■ Action item ■
Among the entries below, find the lines holding "Lunds" and copy them.

■ Data for analysis ■
• • • •

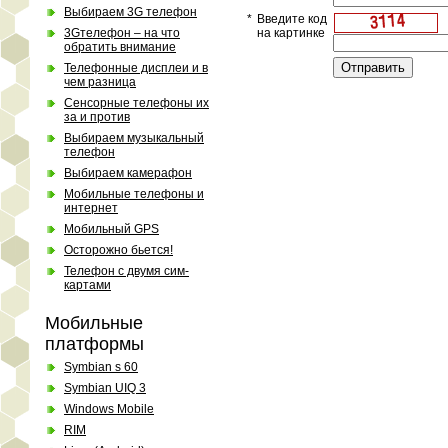
Выбираем 3G телефон
*
Введите код
3Gтелефон – на что
на картинке
обратить внимание
Телефонные дисплеи и в
чем разница
Сенсорные телефоны их
за и против
Выбираем музыкальный
телефон
Выбираем камерафон
Мобильные телефоны и
интернет
Мобильный GPS
Осторожно бьется!
Телефон с двумя сим-
картами
Мобильные
платформы
Symbian s 60
Symbian UIQ 3
Windows Mobile
RIM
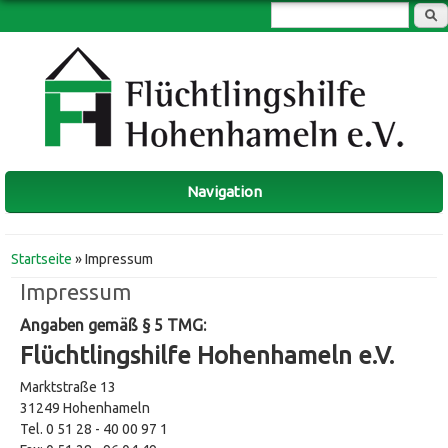
Suchformular
Navigation
Sie sind hier
Startseite
» Impressum
Impressum
Angaben gemäß § 5 TMG:
Flüchtlingshilfe Hohenhameln e.V.
Marktstraße 13
31249 Hohenhameln
Tel. 0 51 28 - 40 00 97 1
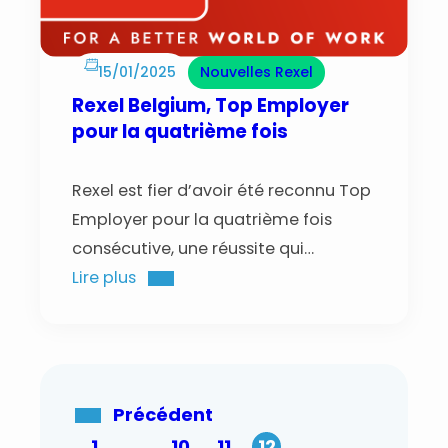
onmiddellijk zijn correcte prijs in het…
15/01/2025
Nouvelles Rexel
Rexel Belgium, Top Employer
pour la quatrième fois
Rexel est fier d’avoir été reconnu Top
Employer pour la quatrième fois
consécutive, une réussite qui
souligne son engagement à créer le
Lire plus
meilleur environnement de travail
possible pour ses employés. Chez
Rexel, nous sommes convaincus
qu’une culture d’entreprise forte et
Précédent
l’engagement des employés sont la
1
…
10
11
12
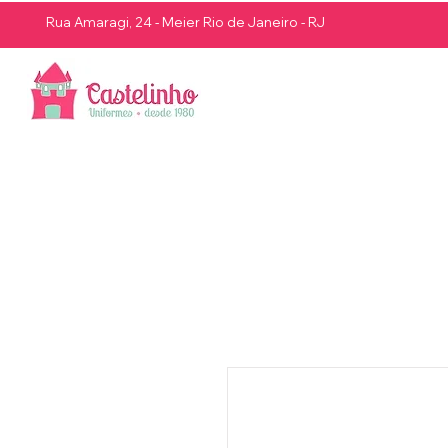
Rua Amaragi, 24 - Meier Rio de Janeiro - RJ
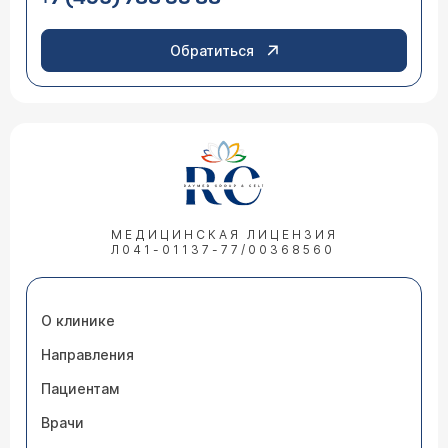
Обратиться
МЕДИЦИНСКАЯ ЛИЦЕНЗИЯ
Л041-01137-77/00368560
О клинике
Направления
Пациентам
Врачи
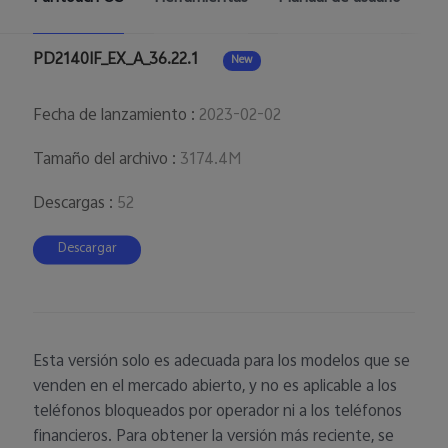
PD2140IF_EX_A_36.22.1
New
Fecha de lanzamiento
:
2023-02-02
Tamaño del archivo
:
3174.4M
Descargas
:
52
Descargar
Esta versión solo es adecuada para los modelos que se
venden en el mercado abierto, y no es aplicable a los
teléfonos bloqueados por operador ni a los teléfonos
financieros. Para obtener la versión más reciente, se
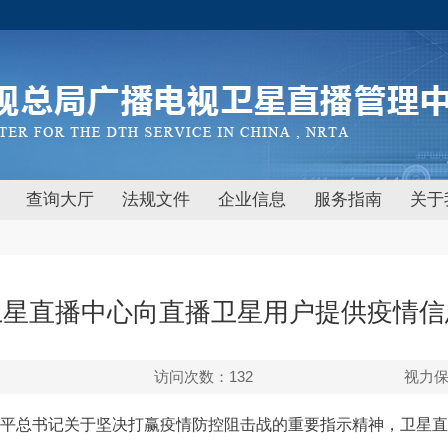
查询大厅
法规文件
企业信息
服务指南
关于
卫星直播中心向直播卫星用户提供疫情信
访问次数：
132
视力
平总书记关于坚决打赢疫情防控阻击战的重要指示精神，卫星直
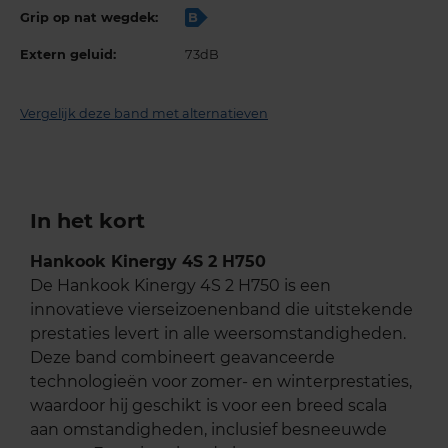
Grip op nat wegdek:
B
Extern geluid:
73dB
Vergelijk deze band met alternatieven
In het kort
Hankook Kinergy 4S 2 H750
De Hankook Kinergy 4S 2 H750 is een
innovatieve vierseizoenenband die uitstekende
prestaties levert in alle weersomstandigheden.
Deze band combineert geavanceerde
technologieën voor zomer- en winterprestaties,
waardoor hij geschikt is voor een breed scala
aan omstandigheden, inclusief besneeuwde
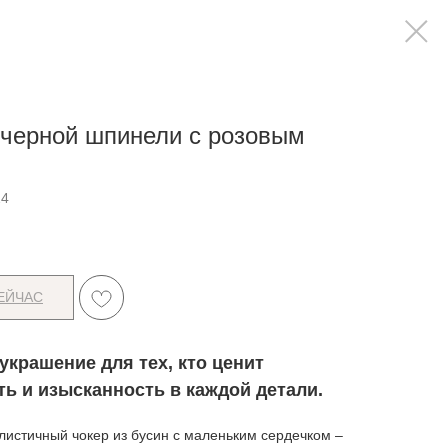
 черной шпинели с розовым
24
ЕЙЧАС
украшение для тех, кто ценит
ть и изысканность в каждой детали.
истичный чокер из бусин с маленьким сердечком –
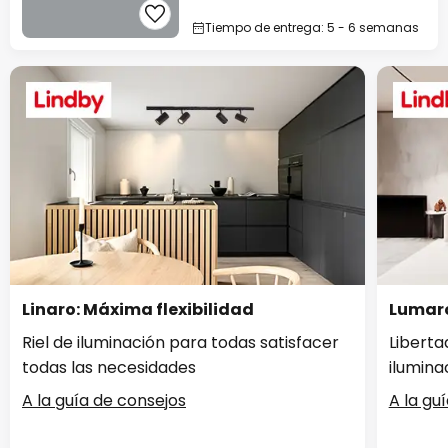
Tiempo de entrega: 5 - 6 semanas
Linaro: Máxima flexibilidad
Lumaro
Riel de iluminación para todas satisfacer
Liberta
todas las necesidades
ilumina
A la guía de consejos
A la gu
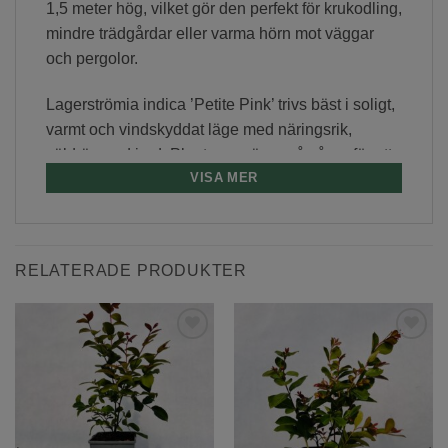
1,5 meter hög, vilket gör den perfekt för krukodling,
mindre trädgårdar eller varma hörn mot väggar
och pergolor.
Lagerströmia indica ’Petite Pink’ trivs bäst i soligt,
varmt och vindskyddat läge med näringsrik,
väldränerad jord. Planteras gärna på våren för att
VISA MER
hinna etablera sig innan vintern. I kallare delar av
landet odlas den med fördel i kruka, som
övervintras frostfritt (t.ex. i växthus eller garage).
RELATERADE PRODUKTER
Tål kyla ner till cirka –15 till –18 °C och är härdig
till zon 1 (upp till zon 2 i skyddat läge).
Ytterligare information
Lägg till
Lägg till
önskelista
önskelista
TYP
LAGERSTRÖMIA
SORT
Petite Pink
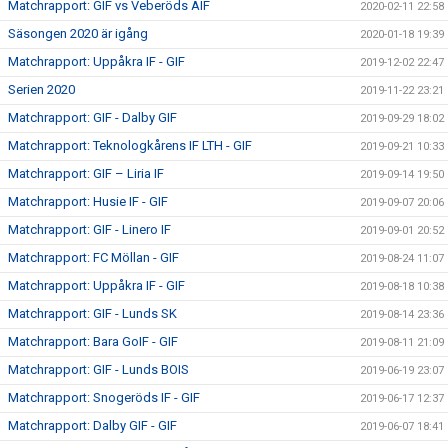
Matchrapport: GIF vs Veberöds AIF
2020-02-11 22:58
Säsongen 2020 är igång
2020-01-18 19:39
Matchrapport: Uppåkra IF - GIF
2019-12-02 22:47
Serien 2020
2019-11-22 23:21
Matchrapport: GIF - Dalby GIF
2019-09-29 18:02
Matchrapport: Teknologkårens IF LTH - GIF
2019-09-21 10:33
Matchrapport: GIF – Liria IF
2019-09-14 19:50
Matchrapport: Husie IF - GIF
2019-09-07 20:06
Matchrapport: GIF - Linero IF
2019-09-01 20:52
Matchrapport: FC Möllan - GIF
2019-08-24 11:07
Matchrapport: Uppåkra IF - GIF
2019-08-18 10:38
Matchrapport: GIF - Lunds SK
2019-08-14 23:36
Matchrapport: Bara GoIF - GIF
2019-08-11 21:09
Matchrapport: GIF - Lunds BOIS
2019-06-19 23:07
Matchrapport: Snogeröds IF - GIF
2019-06-17 12:37
Matchrapport: Dalby GIF - GIF
2019-06-07 18:41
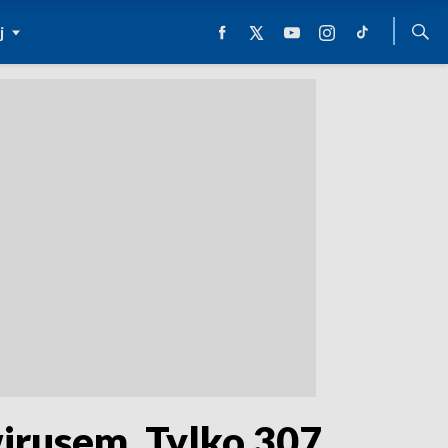
j
irusem. Tylko 307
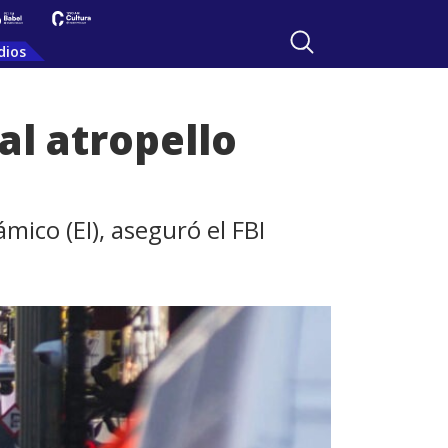
dios
l atropello
ámico (EI), aseguró el FBI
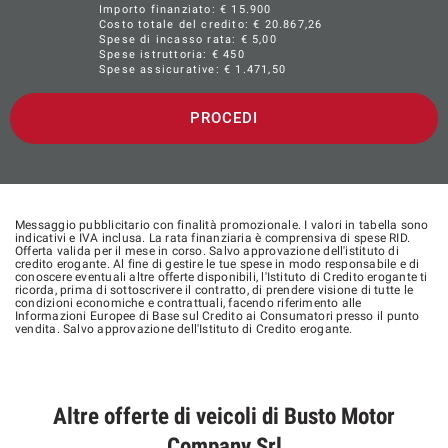
Importo finanziato: €
15.900
Costo totale del credito: €
20.867,26
Spese di incasso rata: € 5,00
Spese istruttoria: € 450
Spese assicurative: €
1.471,50
PROCEDI
Messaggio pubblicitario con finalità promozionale. I valori in tabella sono
indicativi e IVA inclusa. La rata finanziaria è comprensiva di spese RID.
Offerta valida per il mese in corso. Salvo approvazione dell'istituto di
credito erogante. Al fine di gestire le tue spese in modo responsabile e di
conoscere eventuali altre offerte disponibili, l'Istituto di Credito erogante ti
ricorda, prima di sottoscrivere il contratto, di prendere visione di tutte le
condizioni economiche e contrattuali, facendo riferimento alle
Informazioni Europee di Base sul Credito ai Consumatori presso il punto
vendita. Salvo approvazione dell'Istituto di Credito erogante.
Altre offerte di veicoli di Busto Motor
Company Srl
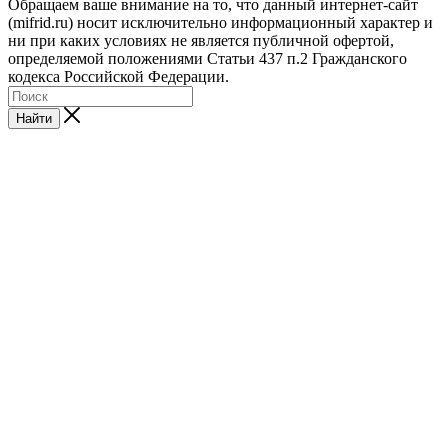
Обращаем ваше внимание на то, что данный интернет-сайт
(mifrid.ru) носит исключительно информационный характер и
ни при каких условиях не является публичной офертой,
определяемой положениями Статьи 437 п.2 Гражданского
кодекса Российской Федерации.
Найти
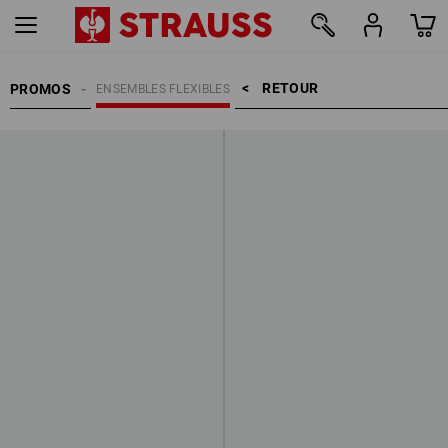
RETOUR    >
PROMOS
ENSEMBLES FLEXIBLES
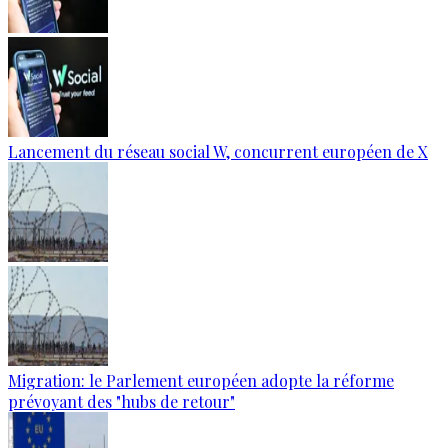
Lancement du réseau social W, concurrent européen de X
Migration: le Parlement européen adopte la réforme
prévoyant des "hubs de retour"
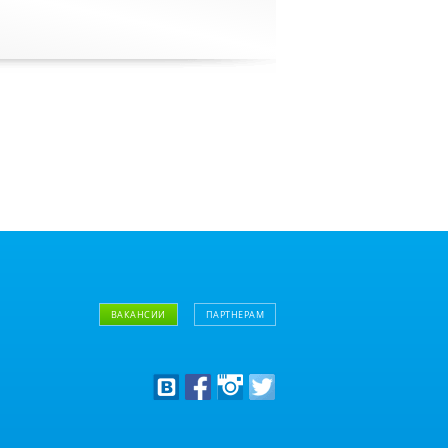
ВАКАНСИИ
ПАРТНЕРАМ
Дизайнерам
Оптовым клиентам
Дилерам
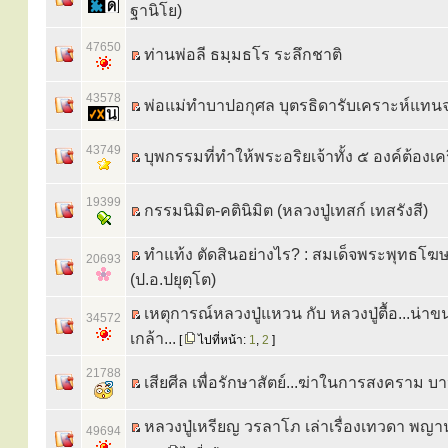
ฐานิโย)
47650
ท่านพ่อลี ธมฺมธโร ระลึกชาติ
43578
พ่อแม่ทำบาปอกุศล บุตรธิดารับเคราะห์แทนจ
43749
บุพกรรมที่ทำให้พระอริยเจ้าทั้ง ๕ องค์ต้องเค
19399
กรรมนิมิต-คตินิมิต (หลวงปู่เทสก์ เทสรังสี)
ทำแท้ง ตัดสินอย่างไร? : สมเด็จพระพุทธโฆ
20693
(ป.อ.ปยุตฺโต)
เหตุการณ์หลวงปู่แหวน กับ หลวงปู่ตื้อ...น่
34572
เกล้า...
[
ไปที่หน้า:
1
,
2
]
21788
เสียศีล เพื่อรักษาสัตย์...ฆ่าในการสงคราม บ
หลวงปู่เหรียญ วรลาโภ เล่าเรื่องเทวดา พญ
49694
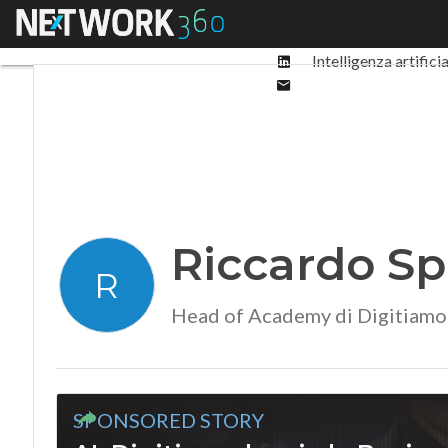
Facebook
Menu
Ultimi articoli
Digit
Twitter
Linkedin
Intelligenza artifici
Email
Riccardo Spi
R
Head of Academy di Digitiamo
SPONSORED STORY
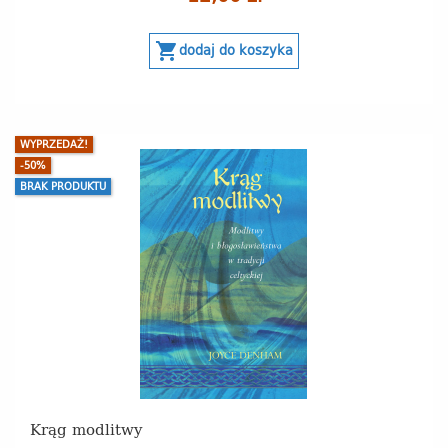
shopping_cart
dodaj do koszyka
WYPRZEDAŻ!
-50%
BRAK PRODUKTU
Krąg modlitwy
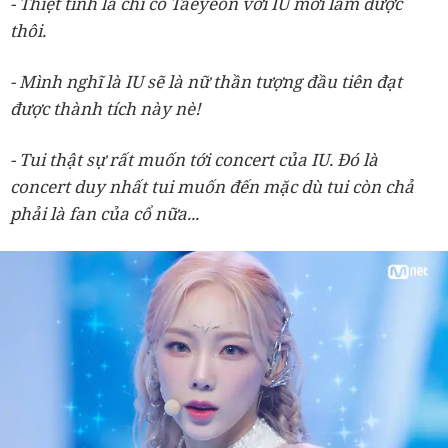
- Thiệt tình là chỉ có Taeyeon với IU mới làm được
thôi.
- Mình nghĩ là IU sẽ là nữ thần tượng đầu tiên đạt
được thành tích này nè!
- Tui thật sự rất muốn tới concert của IU. Đó là
concert duy nhất tui muốn đến mặc dù tui còn chả
phải là fan của cổ nữa...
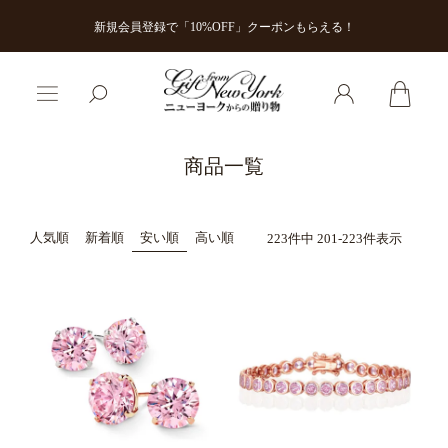
新規会員登録で「10%OFF」クーポンもらえる！
商品一覧
人気順
新着順
安い順
高い順
223
件中
201
-
223
件表示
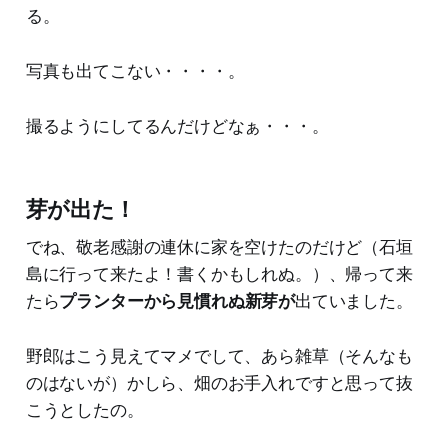
る。
写真も出てこない・・・・。
撮るようにしてるんだけどなぁ・・・。
芽が出た！
でね、敬老感謝の連休に家を空けたのだけど（石垣
島に行って来たよ！書くかもしれぬ。）、帰って来
たら
プランターから見慣れぬ新芽が
出ていました。
野郎はこう見えてマメでして、あら雑草（そんなも
のはないが）かしら、畑のお手入れですと思って抜
こうとしたの。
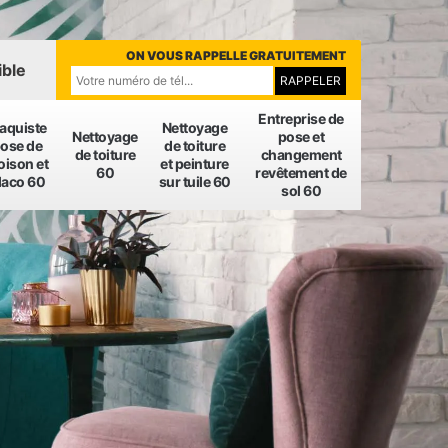
ON VOUS RAPPELLE GRATUITEMENT
ible
Entreprise de
laquiste
Nettoyage
Nettoyage
pose et
ose de
de toiture
de toiture
changement
oison et
et peinture
60
revêtement de
laco 60
sur tuile 60
sol 60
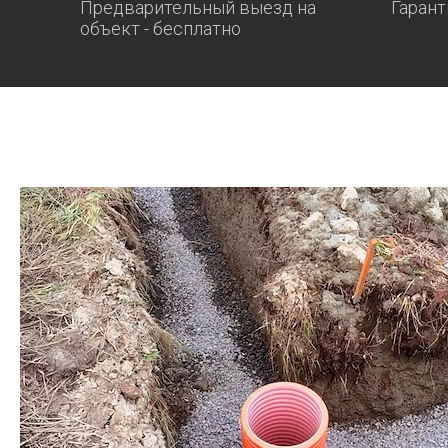
Предварительный выезд на
Гарант
объект - бесплатно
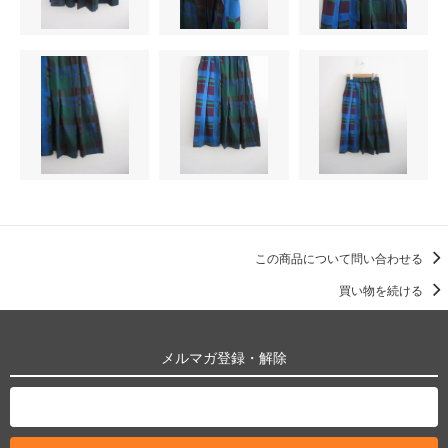
この商品について問い合わせる
買い物を続ける
メルマガ登録・解除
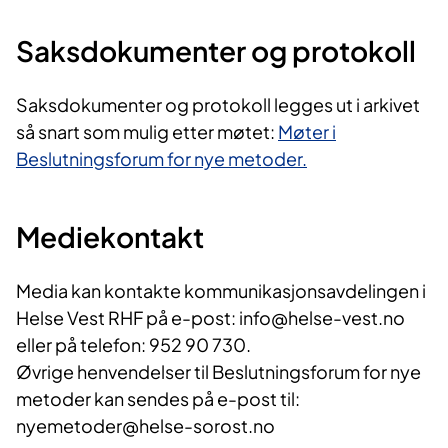
Saksdokumenter og protokoll
Saksdokumenter og protokoll legges ut i arkivet
så snart som mulig etter møtet:
Møter i
Beslutningsforum for nye metoder.
Mediekontakt
Media kan kontakte kommunikasjonsavdelingen i
Helse Vest RHF på e-post: info@helse-vest.no
eller på telefon: 952 90 730.
Øvrige henvendelser til Beslutningsforum for nye
metoder kan sendes på e-post til:
nyemetoder@helse-sorost.no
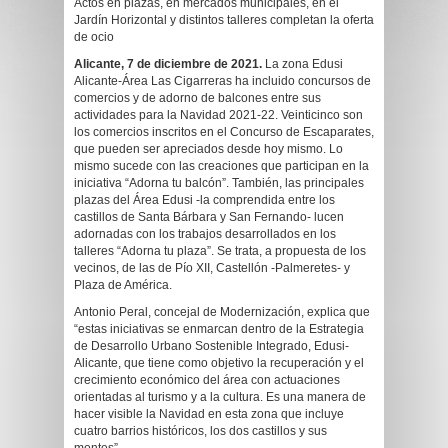
Actos en plazas, en mercados municipales, en el
Jardín Horizontal y distintos talleres completan la oferta
de ocio
Alicante, 7 de diciembre de 2021.
La zona Edusi
Alicante-Área Las Cigarreras ha incluido concursos de
comercios y de adorno de balcones entre sus
actividades para la Navidad 2021-22. Veinticinco son
los comercios inscritos en el Concurso de Escaparates,
que pueden ser apreciados desde hoy mismo. Lo
mismo sucede con las creaciones que participan en la
iniciativa “Adorna tu balcón”. También, las principales
plazas del Área Edusi -la comprendida entre los
castillos de Santa Bárbara y San Fernando- lucen
adornadas con los trabajos desarrollados en los
talleres “Adorna tu plaza”. Se trata, a propuesta de los
vecinos, de las de Pío XII, Castellón -Palmeretes- y
Plaza de América.
Antonio Peral, concejal de Modernización, explica que
“estas iniciativas se enmarcan dentro de la Estrategia
de Desarrollo Urbano Sostenible Integrado, Edusi-
Alicante, que tiene como objetivo la recuperación y el
crecimiento económico del área con actuaciones
orientadas al turismo y a la cultura. Es una manera de
hacer visible la Navidad en esta zona que incluye
cuatro barrios históricos, los dos castillos y sus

• • • •

■ Task output ■
Matchrapport: GIF - Lunds SK
Matchrapport: GIF - Lunds BOIS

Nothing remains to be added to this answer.